Build a Wasm Compiler in Roc

In earlier articles, we have implemented a tokenizer, parser, and transformer to convert WAT syntax to a Wasm AST and got started on the code generation.

This part will continue with code generation. We’ll start with the import section because it has a couple interesting complications that we need to take into account.

The Import Section

Consider this wat import statement:

(module
    (import "wasi_snapshot_preview1" "fd_write" (
        func $fd_write (param i32 i32 i32 i32) (result i32))
    )
)

If we look at the bytes in the binary representation of this section, it’s surprisingly long:

❯ wasm-tools dump main.wat
  0x0 | 00 61 73 6d | version 1 (Module)
      | 01 00 00 00
  0x8 | 01 09       | type section
  0xa | 01          | 1 count
--- rec group 0 (implicit) ---
  0xb | 60 04 7f 7f | [type 0] SubType { is_final: true, supertype_idx: None, composite_type: Func(FuncType { params: [I32, I32, I32, I32], results: [I32] }) }
      | 7f 7f 01 7f
 0x13 | 02 23       | import section
 0x15 | 01          | 1 count
 0x16 | 16 77 61 73 | import [func 0] Import { module: "wasi_snapshot_preview1", name: "fd_write", ty: Func(0) }
      | 69 5f 73 6e
      | 61 70 73 68
      | 6f 74 5f 70
      | 72 65 76 69
      | 65 77 31 08
      | 66 64 5f 77
      | 72 69 74 65
      | 00 00
 0x38 | 00 12       | custom section
 0x3a | 04 6e 61 6d | name: "name"
      | 65
 0x3f | 01 0b       | function name section
 0x41 | 01          | 1 count
 0x42 | 00 08 66 64 | Naming { index: 0, name: "fd_write" }
      | 5f 77 72 69
      | 74 65

The first eight bytes describe the wasm module as usual, and then we have 11 bytes describing the type section, which we already covered in Part 12.

Then we see the import section itself, which we’ll discuss shortly.

But after the import section, we see a custom section. Custom sections have the section id 00, but unlike other sections, they can go between any other section and there can be more than one of them. Custom sections have a name followed by any arbitrary bytes. Custom sections are completely ignored by the WAT runtime, but they can be used to provide additional information to tooling such as debuggers and LSPs.

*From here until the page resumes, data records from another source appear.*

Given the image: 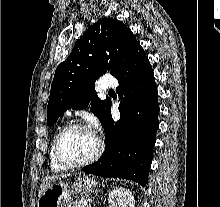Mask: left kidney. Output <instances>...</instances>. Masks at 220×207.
I'll use <instances>...</instances> for the list:
<instances>
[{
    "label": "left kidney",
    "mask_w": 220,
    "mask_h": 207,
    "mask_svg": "<svg viewBox=\"0 0 220 207\" xmlns=\"http://www.w3.org/2000/svg\"><path fill=\"white\" fill-rule=\"evenodd\" d=\"M109 207H134L135 199L132 192L125 188H115L109 193Z\"/></svg>",
    "instance_id": "left-kidney-1"
}]
</instances>
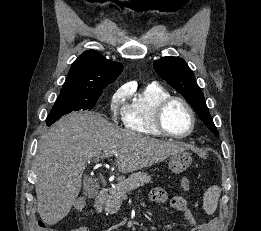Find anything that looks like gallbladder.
Masks as SVG:
<instances>
[{"label":"gallbladder","instance_id":"bac80fb5","mask_svg":"<svg viewBox=\"0 0 261 231\" xmlns=\"http://www.w3.org/2000/svg\"><path fill=\"white\" fill-rule=\"evenodd\" d=\"M100 187L99 185L96 183V181H94L91 178L86 177L84 179V192L86 196H92L97 194V192L99 191Z\"/></svg>","mask_w":261,"mask_h":231}]
</instances>
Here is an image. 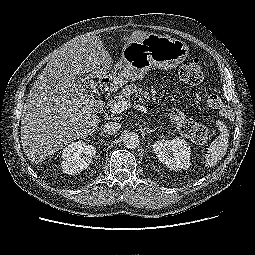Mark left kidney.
Wrapping results in <instances>:
<instances>
[{
	"label": "left kidney",
	"instance_id": "obj_1",
	"mask_svg": "<svg viewBox=\"0 0 255 255\" xmlns=\"http://www.w3.org/2000/svg\"><path fill=\"white\" fill-rule=\"evenodd\" d=\"M153 150L159 161L170 170L179 171L190 167L191 149L184 139L158 140L154 143Z\"/></svg>",
	"mask_w": 255,
	"mask_h": 255
}]
</instances>
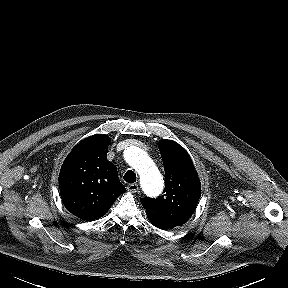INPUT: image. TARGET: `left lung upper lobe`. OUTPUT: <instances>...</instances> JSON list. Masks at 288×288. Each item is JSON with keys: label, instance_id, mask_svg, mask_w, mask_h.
I'll return each mask as SVG.
<instances>
[{"label": "left lung upper lobe", "instance_id": "5c2ea615", "mask_svg": "<svg viewBox=\"0 0 288 288\" xmlns=\"http://www.w3.org/2000/svg\"><path fill=\"white\" fill-rule=\"evenodd\" d=\"M166 182L163 195L140 199L151 223L172 229L186 223L200 199V181L188 153L176 142L161 140Z\"/></svg>", "mask_w": 288, "mask_h": 288}]
</instances>
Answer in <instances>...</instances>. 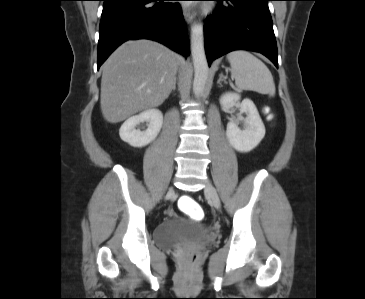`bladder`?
<instances>
[{"instance_id": "1", "label": "bladder", "mask_w": 365, "mask_h": 299, "mask_svg": "<svg viewBox=\"0 0 365 299\" xmlns=\"http://www.w3.org/2000/svg\"><path fill=\"white\" fill-rule=\"evenodd\" d=\"M154 240L161 249L176 250L188 245H210L213 237L206 225L176 216L156 226Z\"/></svg>"}]
</instances>
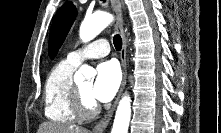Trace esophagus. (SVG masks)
I'll return each mask as SVG.
<instances>
[{"instance_id":"1","label":"esophagus","mask_w":221,"mask_h":133,"mask_svg":"<svg viewBox=\"0 0 221 133\" xmlns=\"http://www.w3.org/2000/svg\"><path fill=\"white\" fill-rule=\"evenodd\" d=\"M111 6L116 13L117 16V31L120 33L122 38V49L120 52V59H121V66H122V83L121 87L118 93V96L111 107V109L105 114V116L101 119V121L94 127L93 133H103L105 129L107 128L108 124L110 123L112 116L114 114V111L116 109V106L118 104V101L121 97V94L123 92V89L126 84V78H127V64H126V49H127V39L125 35V30L123 27V13H122V1L120 0H111Z\"/></svg>"}]
</instances>
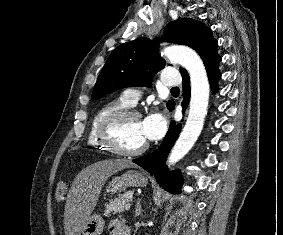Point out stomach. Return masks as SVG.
Segmentation results:
<instances>
[{"instance_id":"obj_1","label":"stomach","mask_w":283,"mask_h":235,"mask_svg":"<svg viewBox=\"0 0 283 235\" xmlns=\"http://www.w3.org/2000/svg\"><path fill=\"white\" fill-rule=\"evenodd\" d=\"M148 183L146 176L137 170H128L121 176L112 178L107 190L111 193H117L125 190L127 187H144ZM104 229V220L101 215L93 214L82 227L83 235H101Z\"/></svg>"}]
</instances>
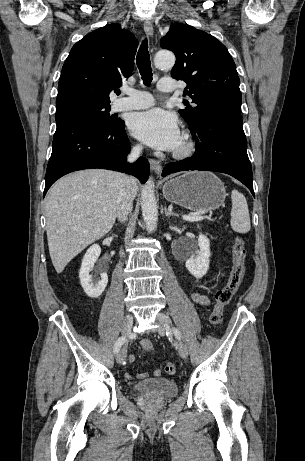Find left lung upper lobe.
<instances>
[{
  "instance_id": "5c2ea615",
  "label": "left lung upper lobe",
  "mask_w": 305,
  "mask_h": 461,
  "mask_svg": "<svg viewBox=\"0 0 305 461\" xmlns=\"http://www.w3.org/2000/svg\"><path fill=\"white\" fill-rule=\"evenodd\" d=\"M160 45L176 55L172 77L187 83L185 94L195 104L185 103L179 113L195 126L213 110L241 107L240 80L227 48L212 35L196 28L174 23Z\"/></svg>"
}]
</instances>
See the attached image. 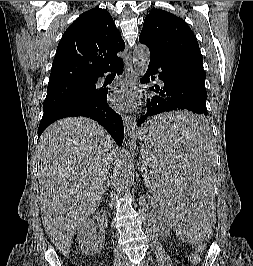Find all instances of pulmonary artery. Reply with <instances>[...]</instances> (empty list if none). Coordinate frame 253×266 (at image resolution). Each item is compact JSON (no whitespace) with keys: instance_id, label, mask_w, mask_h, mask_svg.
<instances>
[{"instance_id":"1","label":"pulmonary artery","mask_w":253,"mask_h":266,"mask_svg":"<svg viewBox=\"0 0 253 266\" xmlns=\"http://www.w3.org/2000/svg\"><path fill=\"white\" fill-rule=\"evenodd\" d=\"M103 82V79H100V83H102Z\"/></svg>"}]
</instances>
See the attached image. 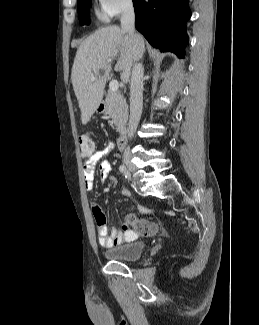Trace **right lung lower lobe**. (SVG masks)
<instances>
[{
	"instance_id": "98d812e1",
	"label": "right lung lower lobe",
	"mask_w": 259,
	"mask_h": 325,
	"mask_svg": "<svg viewBox=\"0 0 259 325\" xmlns=\"http://www.w3.org/2000/svg\"><path fill=\"white\" fill-rule=\"evenodd\" d=\"M135 26L147 41L162 52L184 57L186 22L191 13L188 0H133Z\"/></svg>"
}]
</instances>
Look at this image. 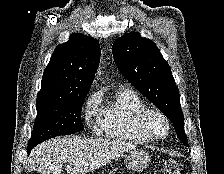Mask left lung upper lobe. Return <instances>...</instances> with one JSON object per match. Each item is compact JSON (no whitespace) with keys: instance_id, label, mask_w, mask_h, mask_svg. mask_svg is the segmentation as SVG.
Here are the masks:
<instances>
[{"instance_id":"left-lung-upper-lobe-1","label":"left lung upper lobe","mask_w":224,"mask_h":174,"mask_svg":"<svg viewBox=\"0 0 224 174\" xmlns=\"http://www.w3.org/2000/svg\"><path fill=\"white\" fill-rule=\"evenodd\" d=\"M112 52L120 72L169 118L178 138L188 146L179 90L156 45L139 33H130L114 42Z\"/></svg>"}]
</instances>
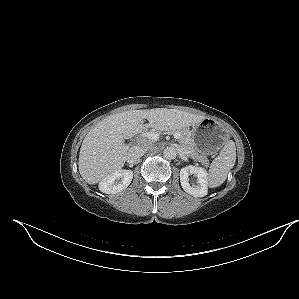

The Wasm standard largely ignores custom sections, with the exception of a name section. If the custom section has the name “name”, then it is expected that the bytes in that section conform to the description in the Custom Section Appendix.

The name section is intended to attach names to identifiers such as functions. The functions are stored in a flat list and Wasm looks them up using integer indices into that list. However, if you want to e.g. run a debugger or convert Wasm code back to WAT code, it helps to know what the original human readable identifiers were for those names.

Since this is a for-fun project that nobody in their right mind will use for debugging, we’ll skip the custom name section, even though standard Wasm tools generate it.

That means we only need to generate the import section, which is quite long because it contains some strings:

 0x13 | 02 23       | import section
 0x15 | 01          | 1 count
 0x16 | 16 77 61 73 | import [func 0] Import { module: "wasi_snapshot_preview1", name: "fd_write", ty: Func(0) }
      | 69 5f 73 6e
      | 61 70 73 68
      | 6f 74 5f 70
      | 72 65 76 69
      | 65 77 31 08
      | 66 64 5f 77
      | 72 69 74 65
      | 00 00

Because those bytes are kind of opaque, it may help to see which of them translate directly to characters by using xxd:

00000000: 00 61 73 6d 01 00 00 00  .asm....
00000008: 01 09 01 60 04 7f 7f 7f  ...`....
00000010: 7f 01 7f 02 23 01 16 77  ....#..w
00000018: 61 73 69 5f 73 6e 61 70  asi_snap
00000020: 73 68 6f 74 5f 70 72 65  shot_pre
00000028: 76 69 65 77 31 08 66 64  view1.fd
00000030: 5f 77 72 69 74 65 00 00  _write..

The first byte is 0x02, which is the id for the import section. The second byte is 0x23, which is the hex interpretation of the decimal 35: there are 35 bytes in the import section.

Then we have a vector containing all the imports; the first byte in the vector is the integer 01 reflecting the length of the vectior. There is only one import in this example.

The 0x16 is the start of another vector and represents the fact that there are 22 bytes (hex 16 = decimal 22) in the “namespace” string, which is “wasi_snapshot_preview1”. The bytes for that string follow, ending with 0x31.

Next we have the byte 08, which is the length of the string, “fd_write”, followed by the bytes of that string, which end with 0x65.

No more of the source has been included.